§ **HOW TO COMPLETE THIS TASK**: From the entries below, copy each line in which the word "Vaasankatu" occurs.

§ **GIVEN ENTRIES**:
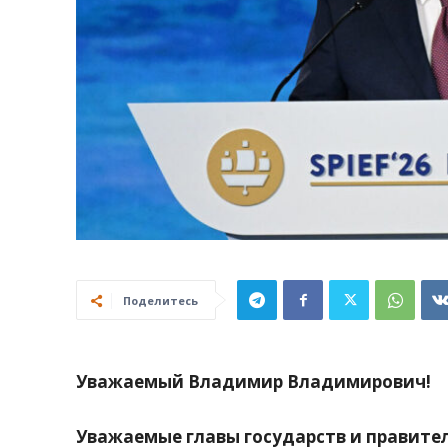
Поделитесь
Уважаемый Владимир Владимирович!
Уважаемые главы государств и правител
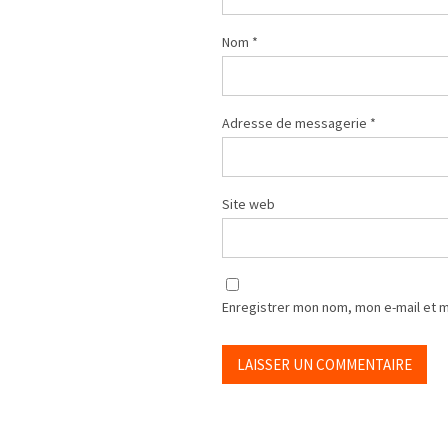
Nom
*
Adresse de messagerie
*
Site web
Enregistrer mon nom, mon e-mail et 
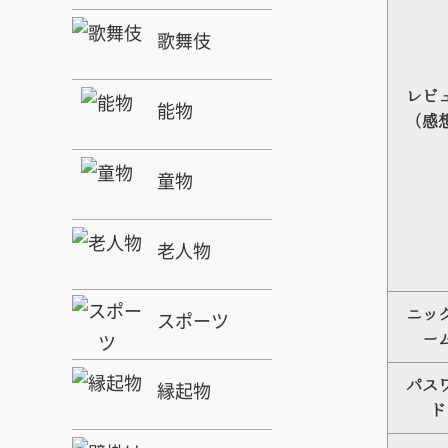
歌舞伎
レビ
能物
（感
童物
老人物
ニッ
スポーツ
ー
縁起物
パス
ド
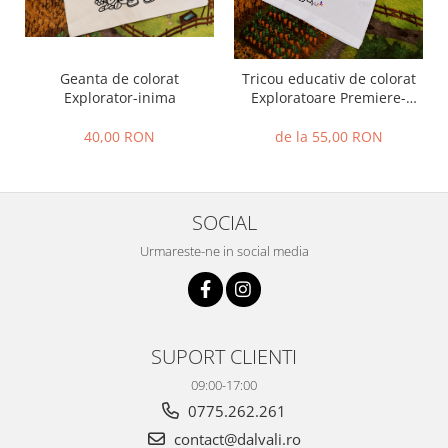
Geanta de colorat
Tricou educativ de colorat
Explorator-inima
Exploratoare Premiere-
Serbare-Absolvire
40,00 RON
de la 55,00 RON
SOCIAL
Urmareste-ne in social media
SUPORT CLIENTI
09:00-17:00
0775.262.261
contact@dalvali.ro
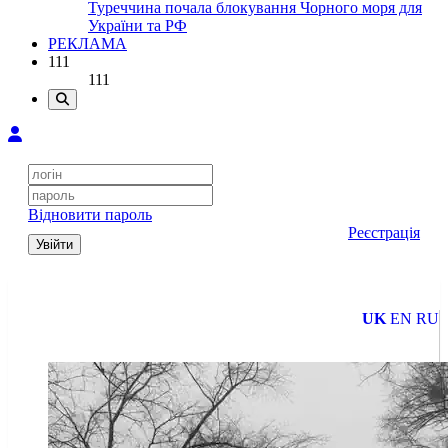
Туреччина почала блокування Чорного моря для
України та РФ
РЕКЛАМА
111
111
Відновити пароль
Реєстрація
Увійти
UK
EN
RU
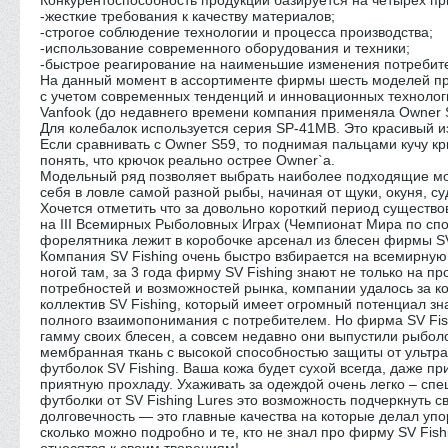
Конкурентоспособность продукции базируется на четырех пр
-жесткие требования к качеству материалов;
-строгое соблюдение технологии и процесса производства;
-использование современного оборудования и техники;
-быстрое реагирование на наименьшие изменения потребите
На данный момент в ассортименте фирмы шесть моделей прим
с учетом современных тенденций и инновационных техноло
Vanfook (до недавнего времени компания применяла Owner S
Для колебалок используется серия SP-41MB. Это красивый из
Если сравнивать с Owner S59, то поднимая пальцами кучу кр
понять, что крючок реально острее Owner`а.
Модельный ряд позволяет выбрать наиболее подходящие мод
себя в ловле самой разной рыбы, начиная от щуки, окуня, су
Хочется отметить что за довольно короткий период существ
на III Всемирных Рыболовных Играх (Чемпионат Мира по спор
форелятника лежит в коробочке арсенал из блесен фирмы SV
Компания SV Fishing очень быстро взбирается на всемирную
ногой там, за 3 года фирму SV Fishing знают не только на 
потребностей и возможностей рынка, компании удалось за ко
коллектив SV Fishing, который имеет огромный потенциал з
полного взаимопонимания с потребителем. Но фирма SV Fish
гамму своих блесен, а совсем недавно они выпустили рыболо
мембранная ткань с высокой способностью защиты от ультр
футболок SV Fishing. Ваша кожа будет сухой всегда, даже п
приятную прохладу. Ухаживать за одеждой очень легко – спе
футболки от SV Fishing Lures это возможность подчеркнуть 
долговечность — это главные качества на которые делал упо
сколько можно подробно и те, кто не знал про фирму SV Fish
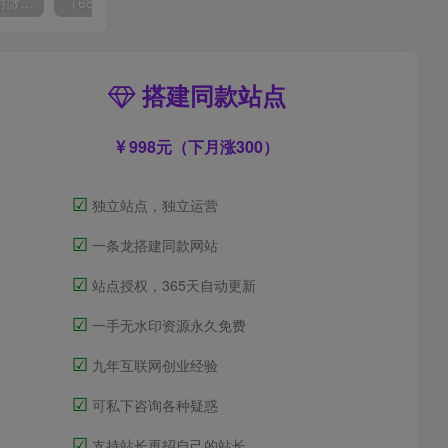
（6215期）一个人如何利用微信群自动群发引流，一星期装满200个群，日入500+
（6890期）2023-TikTok海外短视频带货特训营，掌握TK短视频带货变现全流程（60节课）
搭建同款站点
998元（下月涨300）
☑
独立站点，独立运营
☑
一条龙搭建同款网站
☑
站点授权，365天自动更新
☑
一手无水印资源永久免费
☑
九年互联网创业经验
☑
可私下咨询各种疑惑
☑
支持站长再招自己的站长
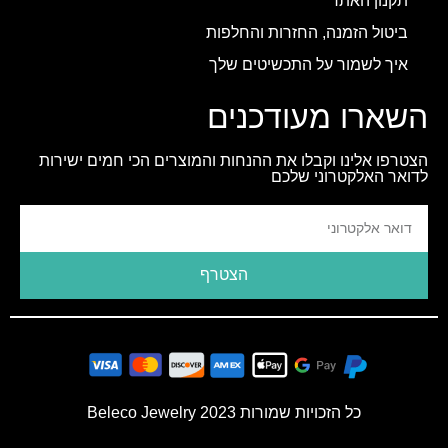
תקנון האתר
ביטול הזמנה, החזרות והחלפות
איך לשמור על התכשיטים שלך
השארו מעודכנים
הצטרפו אלינו וקבלו את ההנחות והמוצרים הכי חמים ישירות
לדואר האלקטרוני שלכם
הצטרף
כל הזכויות שמורות 2023 Beleco Jewelry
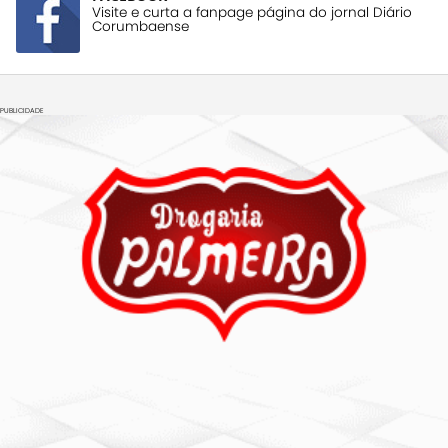
Visite e curta a fanpage página do jornal Diário
Corumbaense
PUBLICIDADE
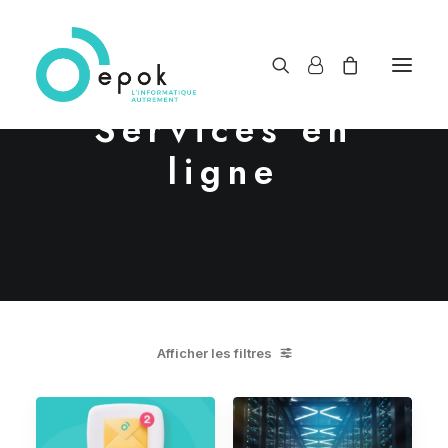
Services en
ligne
Afficher les filtres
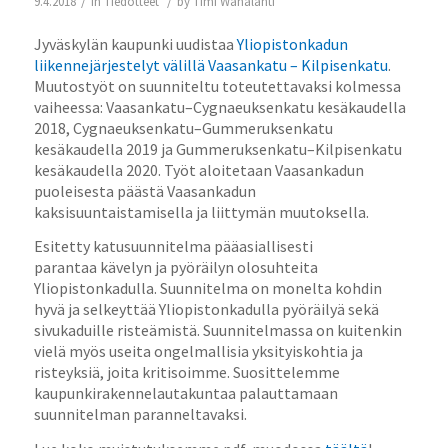
/
/
9.4.2018
in
Tiedotteet
by
Timi Wahalahti
Jyväskylän kaupunki uudistaa
Yliopistonkadun
liikennejärjestelyt välillä Vaasankatu – Kilpisenkatu
.
Muutostyöt on suunniteltu toteutettavaksi kolmessa
vaiheessa: Vaasankatu–Cygnaeuksenkatu kesäkaudella
2018, Cygnaeuksenkatu–Gummeruksenkatu
kesäkaudella 2019 ja Gummeruksenkatu–Kilpisenkatu
kesäkaudella 2020. Työt aloitetaan Vaasankadun
puoleisesta päästä Vaasankadun
kaksisuuntaistamisella ja liittymän muutoksella.
Esitetty katusuunnitelma pääasiallisesti
parantaa
kävelyn ja pyöräilyn olosuhteita
Yliopistonkadulla. Suunnitelma on monelta kohdin
hyvä ja selkeyttää Yliopistonkadulla pyöräilyä sekä
sivukaduille risteämistä. Suunnitelmassa on kuitenkin
vielä myös useita ongelmallisia yksityiskohtia ja
risteyksiä, joita kritisoimme.
Suosittelemme
kaupunkirakennelautakuntaa palauttamaan
suunnitelman paranneltavaksi.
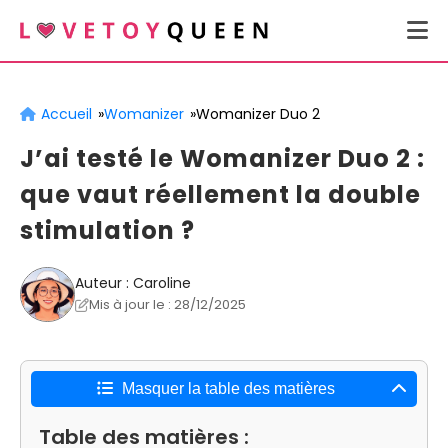
Accueil
Womanizer
Womanizer Duo 2
J’ai testé le Womanizer Duo 2 :
que vaut réellement la double
stimulation ?
Auteur : Caroline
Mis à jour le : 28/12/2025
Masquer la table des matières
Table des matières :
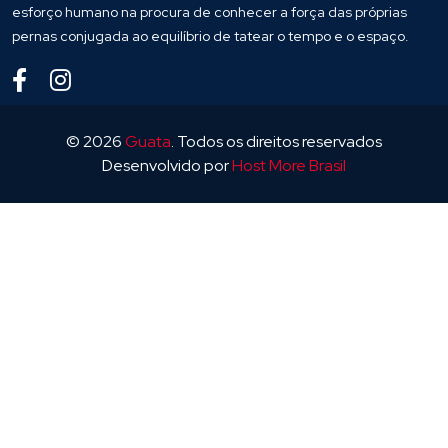
esforço humano na procura de conhecer a força das próprias
pernas conjugada ao equilíbrio de tatear o tempo e o espaço.
© 2026
Guata
. Todos os direitos reservados
Desenvolvido por
Host More Brasil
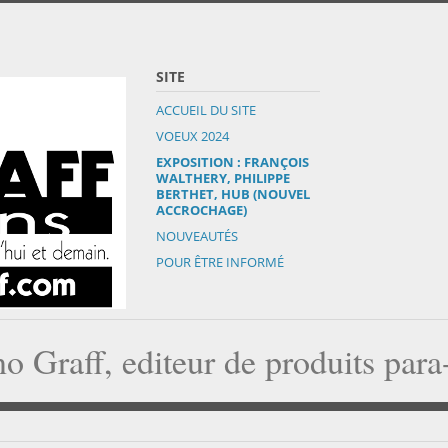
SITE
ACCUEIL DU SITE
VOEUX 2024
EXPOSITION : FRANÇOIS
WALTHERY, PHILIPPE
BERTHET, HUB (NOUVEL
ACCROCHAGE)
NOUVEAUTÉS
POUR ÊTRE INFORMÉ
o Graff, editeur de produits par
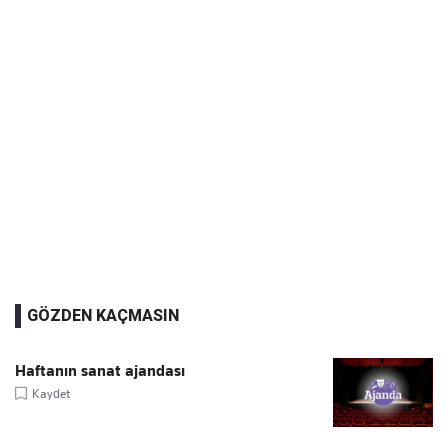
GÖZDEN KAÇMASIN
Haftanın sanat ajandası
Kaydet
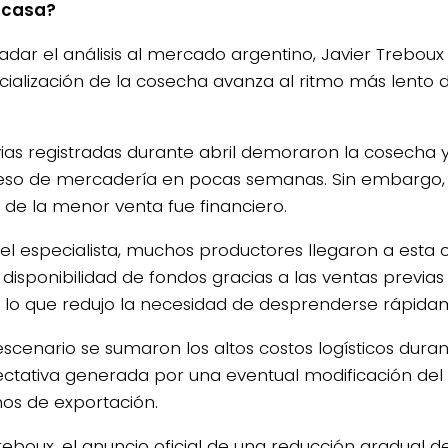
 casa?
ladar el análisis al mercado argentino, Javier Treboux
ialización de la cosecha avanza al ritmo más lento d
uvias registradas durante abril demoraron la cosecha
reso de mercadería en pocas semanas. Sin embargo, e
 de la menor venta fue financiero.
el especialista, muchos productores llegaron a est
disponibilidad de fondos gracias a las ventas previas 
l, lo que redujo la necesidad de desprenderse rápidam
escenario se sumaron los altos costos logísticos dura
ectativa generada por una eventual modificación de
os de exportación.
reboux, el anuncio oficial de una reducción gradual d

§ **SOLUTION**:
liikennejärjestelyt välillä Vaasankatu – Kilpisenkatu
vaiheessa: Vaasankatu–Cygnaeuksenkatu kesäkaudella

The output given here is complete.